3 Fixes Needed in any Modification to the ACA
The House Rules Committee approved along party lines an amendment to the American Health Care Act that would set up a federal insurance pool for patients with serious or pre-existing conditions to lower premiums for healthier patients.
NRHA is concerned that the bill still falls woefully short in making health care affordable and accessible to rural Americans. The AHCA will cause more harm to rural Americans, leaving millions of the sickest, most underserved populations in our nation without coverage, and further escalating the rural hospital closure crisis. Let’s be clear -many provisions in the Affordable Care Act failed rural America. The lack of plan competition in rural markets, exorbitant premiums, deductibles and co-pays, the co-op collapses, lack of Medicaid expansion, and devastating Medicare cuts to rural providers -- all collided to create a health care crisis in rural America. However, it’s beyond frustrating that an opportunity to fix the problem is instead destined to create a greater health care crisis in rural America.
Rural health care access and coverage can be dramatically and cost-effectively improved. The three fixes that must be included in any modification to the Affordable Care Act are:
1. Medicaid - Though most rural residents are in non-expansion states, a higher proportion of rural residents are covered by Medicaid (21% vs. 16%).

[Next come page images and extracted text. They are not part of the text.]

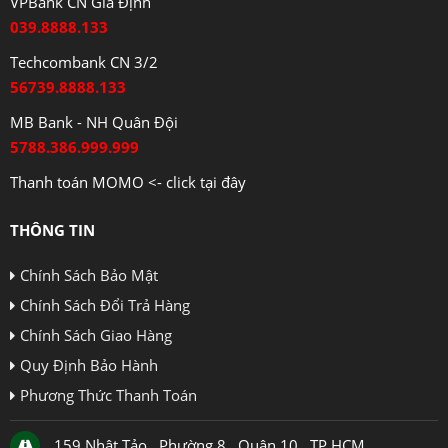
VPBank CN Gia Định
039.8888.133
Techcombank CN 3/2
56739.8888.133
MB Bank - NH Quân Đội
5788.386.999.999
Thanh toán MOMO <- click tại đây
THÔNG TIN
Chính Sách Bảo Mật
Chính Sách Đổi Trả Hàng
Chính Sách Giao Hàng
Quy Định Bảo Hành
Phương Thức Thanh Toán
159 Nhật Tảo , Phường 8 , Quận 10 , TP.HCM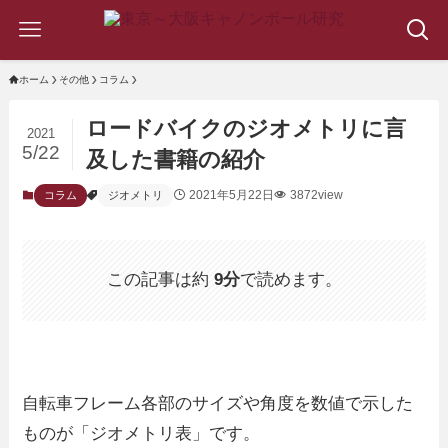
ホーム
その他
コラム
ロードバイクのジオメトリに言
2021
5/22
及した書籍の紹介
2021年5月22日
3872view
コラム
ジオメトリ
この記事は約
9分
で読めます。
自転車フレーム各部のサイズや角度を数値で示した
ものが「ジオメトリ表」です。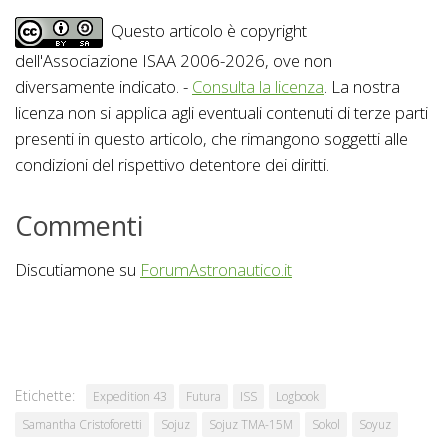
Questo articolo è copyright
dell'Associazione ISAA 2006-2026, ove non
diversamente indicato. -
Consulta la licenza
. La nostra
licenza non si applica agli eventuali contenuti di terze parti
presenti in questo articolo, che rimangono soggetti alle
condizioni del rispettivo detentore dei diritti.
Commenti
Discutiamone su
ForumAstronautico.it
Etichette:
Expedition 43
Futura
ISS
Logbook
Samantha Cristoforetti
Sojuz
Sojuz TMA-15M
Sokol
Soyuz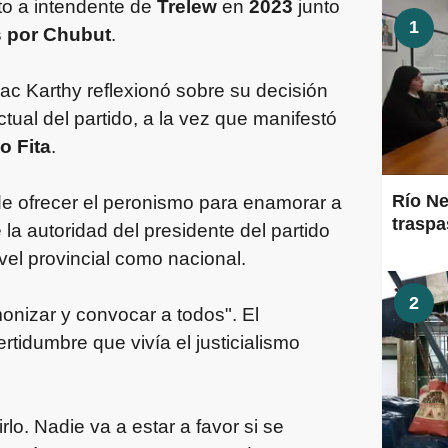
to a intendente de
Trelew
en
2023
junto
1
 por Chubut
.
ac Karthy reflexionó sobre su decisión
actual del partido, a la vez que manifestó
o Fita
.
Río Ne
de ofrecer el peronismo para enamorar a
traspa
 la autoridad del presidente del partido
vel provincial como nacional.
2
onizar y convocar a todos". El
rtidumbre que vivía el justicialismo
o. Nadie va a estar a favor si se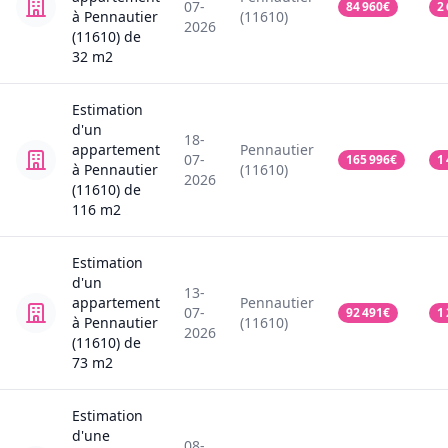
07-
84 960
€
2
à Pennautier
(11610)
2026
(11610)
de
32
m2
Estimation
d'un
18-
appartement
Pennautier
07-
165 996
€
1
à Pennautier
(11610)
2026
(11610)
de
116
m2
Estimation
d'un
13-
appartement
Pennautier
07-
92 491
€
1
à Pennautier
(11610)
2026
(11610)
de
73
m2
Estimation
d'une
08-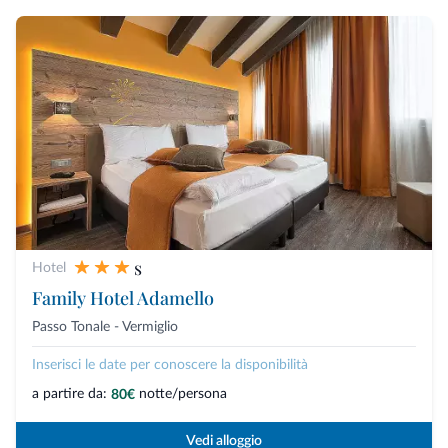
s
Hotel
Family Hotel Adamello
Passo Tonale - Vermiglio
Inserisci le date per conoscere la disponibilità
a partire da:
notte/persona
80€
Vedi alloggio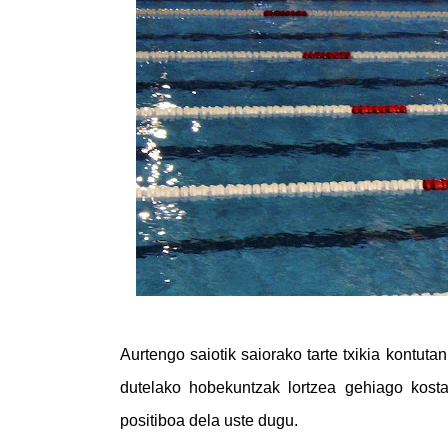
Aurtengo saiotik saiorako tarte txikia kontut
dutelako hobekuntzak lortzea gehiago kosta
positiboa dela uste dugu.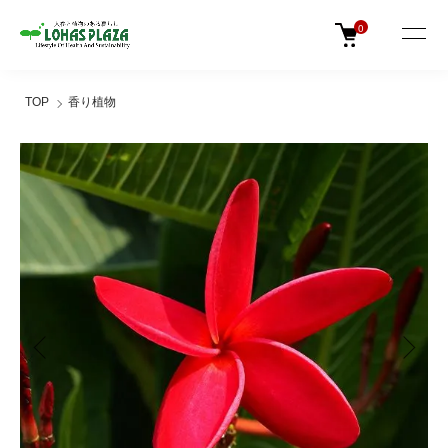
0
TOP
香り植物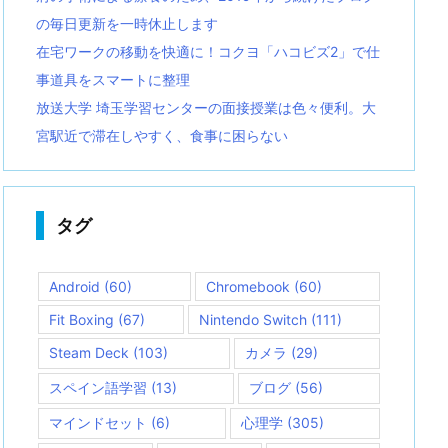
の毎日更新を一時休止します
在宅ワークの移動を快適に！コクヨ「ハコビズ2」で仕
事道具をスマートに整理
放送大学 埼玉学習センターの面接授業は色々便利。大
宮駅近で滞在しやすく、食事に困らない
タグ
Android
(60)
Chromebook
(60)
Fit Boxing
(67)
Nintendo Switch
(111)
Steam Deck
(103)
カメラ
(29)
スペイン語学習
(13)
ブログ
(56)
マインドセット
(6)
心理学
(305)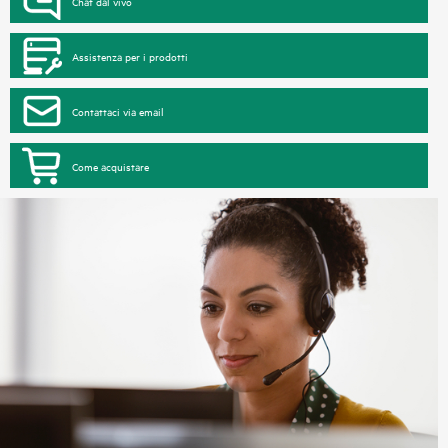
Chat dal vivo
Assistenza per i prodotti
Contattaci via email
Come acquistare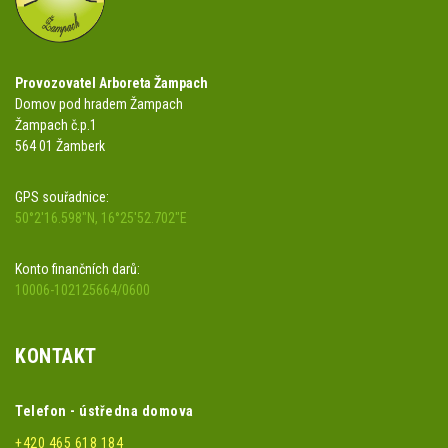
Provozovatel Arboreta Žampach
Domov pod hradem Žampach
Žampach č.p.1
564 01 Žamberk
GPS souřadnice:
50°2'16.598"N, 16°25'52.702"E
Konto finančních darů:
10006-102125664/0600
KONTAKT
Telefon - ústředna domova
+420 465 618 184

• Any federal health care reform proposal must protect access to care in Rural America, and must provide an option to a state to receive an enhanced reimbursement included in a matching rate or a per capita cap, specifically targeted to create stability among rural providers to maintain access to care for rural communities. Enhancements must be equivalent to the cost of providing care for rural safety net providers, a safeguard that ensures the enhanced reimbursement is provided to the safety net provider to allow for continued access to care. Rural safety net providers include, but not limited to, Critical Access Hospitals, Rural Prospective Payment Hospitals, Rural Health Clinics, Indian Health Service providers, and individual rural providers.
2. Market Reform – Forty-one percent of rural marketplace enrollees have only a single option of insurer, representing 70 percent of counties that have only one option. This lack of competition in the marketplace means higher premiums. Rural residents average per month cost exceeds urban ($569.34 for small town rural vs. $415.85 for metropolitan).

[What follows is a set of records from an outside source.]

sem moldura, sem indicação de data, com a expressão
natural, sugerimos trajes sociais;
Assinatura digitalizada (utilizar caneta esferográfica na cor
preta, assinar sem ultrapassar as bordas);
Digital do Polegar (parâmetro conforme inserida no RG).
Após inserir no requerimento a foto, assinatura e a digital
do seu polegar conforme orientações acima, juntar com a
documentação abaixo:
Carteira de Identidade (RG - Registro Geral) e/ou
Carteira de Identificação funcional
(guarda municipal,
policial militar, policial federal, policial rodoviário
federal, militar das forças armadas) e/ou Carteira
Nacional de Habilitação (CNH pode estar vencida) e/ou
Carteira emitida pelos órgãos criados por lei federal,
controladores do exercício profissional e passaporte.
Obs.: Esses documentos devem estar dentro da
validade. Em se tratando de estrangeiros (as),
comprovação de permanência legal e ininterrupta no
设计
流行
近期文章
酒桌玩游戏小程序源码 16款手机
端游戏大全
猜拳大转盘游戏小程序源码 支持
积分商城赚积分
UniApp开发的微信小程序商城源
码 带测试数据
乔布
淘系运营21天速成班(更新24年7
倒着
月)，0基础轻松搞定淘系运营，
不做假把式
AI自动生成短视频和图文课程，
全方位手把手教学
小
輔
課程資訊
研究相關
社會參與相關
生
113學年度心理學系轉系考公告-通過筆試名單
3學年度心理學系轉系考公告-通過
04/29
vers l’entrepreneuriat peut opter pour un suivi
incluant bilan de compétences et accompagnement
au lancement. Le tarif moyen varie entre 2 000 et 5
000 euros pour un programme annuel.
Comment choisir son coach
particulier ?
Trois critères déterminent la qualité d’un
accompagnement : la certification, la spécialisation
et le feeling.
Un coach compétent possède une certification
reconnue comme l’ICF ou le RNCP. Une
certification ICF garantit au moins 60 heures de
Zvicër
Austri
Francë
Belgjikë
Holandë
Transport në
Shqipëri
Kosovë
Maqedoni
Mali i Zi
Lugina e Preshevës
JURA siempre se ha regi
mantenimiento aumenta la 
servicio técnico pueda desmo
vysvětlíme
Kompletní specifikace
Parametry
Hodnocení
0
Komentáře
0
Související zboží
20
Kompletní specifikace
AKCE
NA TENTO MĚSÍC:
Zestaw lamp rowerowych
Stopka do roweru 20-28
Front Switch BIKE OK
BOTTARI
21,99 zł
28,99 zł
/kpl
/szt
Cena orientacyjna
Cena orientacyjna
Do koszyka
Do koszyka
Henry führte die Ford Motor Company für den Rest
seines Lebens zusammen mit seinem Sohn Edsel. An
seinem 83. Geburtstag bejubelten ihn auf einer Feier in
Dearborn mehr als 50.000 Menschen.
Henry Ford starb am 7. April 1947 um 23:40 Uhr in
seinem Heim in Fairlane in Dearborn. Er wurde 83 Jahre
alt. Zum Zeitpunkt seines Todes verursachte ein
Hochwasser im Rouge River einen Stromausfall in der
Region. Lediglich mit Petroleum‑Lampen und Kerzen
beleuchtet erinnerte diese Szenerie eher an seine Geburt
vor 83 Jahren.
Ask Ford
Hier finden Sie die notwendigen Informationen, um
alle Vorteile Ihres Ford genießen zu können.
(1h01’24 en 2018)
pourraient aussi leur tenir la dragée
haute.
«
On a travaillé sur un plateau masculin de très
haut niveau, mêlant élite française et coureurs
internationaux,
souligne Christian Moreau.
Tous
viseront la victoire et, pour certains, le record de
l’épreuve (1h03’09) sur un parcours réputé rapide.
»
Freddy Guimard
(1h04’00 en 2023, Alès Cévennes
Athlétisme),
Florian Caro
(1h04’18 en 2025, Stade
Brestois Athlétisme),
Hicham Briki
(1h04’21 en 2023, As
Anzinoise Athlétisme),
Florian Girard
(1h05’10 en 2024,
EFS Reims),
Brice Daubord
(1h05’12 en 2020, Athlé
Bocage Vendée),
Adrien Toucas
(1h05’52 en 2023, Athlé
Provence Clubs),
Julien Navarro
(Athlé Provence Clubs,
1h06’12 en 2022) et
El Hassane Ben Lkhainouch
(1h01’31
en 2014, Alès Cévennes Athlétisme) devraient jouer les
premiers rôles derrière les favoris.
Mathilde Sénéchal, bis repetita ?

• Any federal health care reform proposal must address the fact that insurance providers are withdrawing from rural markets. Despite record profit levels, insurance companies are permitted to cherry pick profitable markets for participation and are currently not obliged to provide service to markets with less advantageous risk pools. Demographic realities of the rural population make the market less profitable, and thus less desirable for an insurance company with no incentive to take on such exposure. In the same way that financial service institutions are required to provide services to underserved neighborhoods, profitable insurance companies should be required to provide services in underserved communities.

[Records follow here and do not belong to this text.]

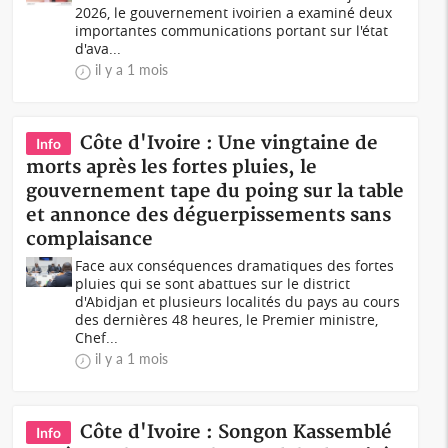
2026, le gouvernement ivoirien a examiné deux
importantes communications portant sur l'état
d'ava...
il y a 1 mois
Côte d'Ivoire : Une vingtaine de
Info
morts après les fortes pluies, le
gouvernement tape du poing sur la table
et annonce des déguerpissements sans
complaisance
Face aux conséquences dramatiques des fortes
pluies qui se sont abattues sur le district
d'Abidjan et plusieurs localités du pays au cours
des dernières 48 heures, le Premier ministre,
Chef...
il y a 1 mois
Côte d'Ivoire : Songon Kassemblé
Info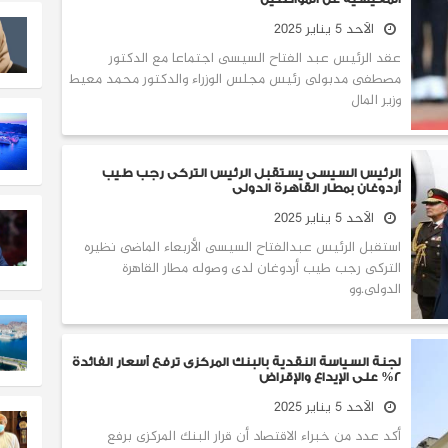
الأحد 5 يناير 2025
عقد الرئيس عبد الفتاح السيسى اجتماعا مع الدكتور
مصطفى مدبولى رئيس مجلس الوزراء والدكتور محمد معيط
وزير المال
الرئيس السيسى يستقبل الرئيس التركى رجب طيب
أردوغان بمطار القاهرة الدولى
الأحد 5 يناير 2025
استقبل الرئيس عبدالفتاح السيسى الأربعاء الماضى نظيره
التركى رجب طيب أردوغان لدى وصوله مطار القاهرة
الدولى.وو
‎لجنة السياسة النقدية بالبنك المركزى ترفع أسعار الفائدة
2% على الإيداع والإقراض
الأحد 5 يناير 2025
أكد عدد من خبراء الاقتصاد أن قرار البنك المركزى برفع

3. Stop Bad Debt Cuts to Rural Hospitals – Rural hospitals serve more Medicare patients (46% rural vs. 40.9% urban), thus across the board Medicare cuts do not have across the board impacts. The fact that according to MedPAC “Average Medicare margins are negative, and under current law they are expected to decline in 2016” has led to 7% gains in median profit margins for urban providers while rural providers have experienced a median loss of 6%.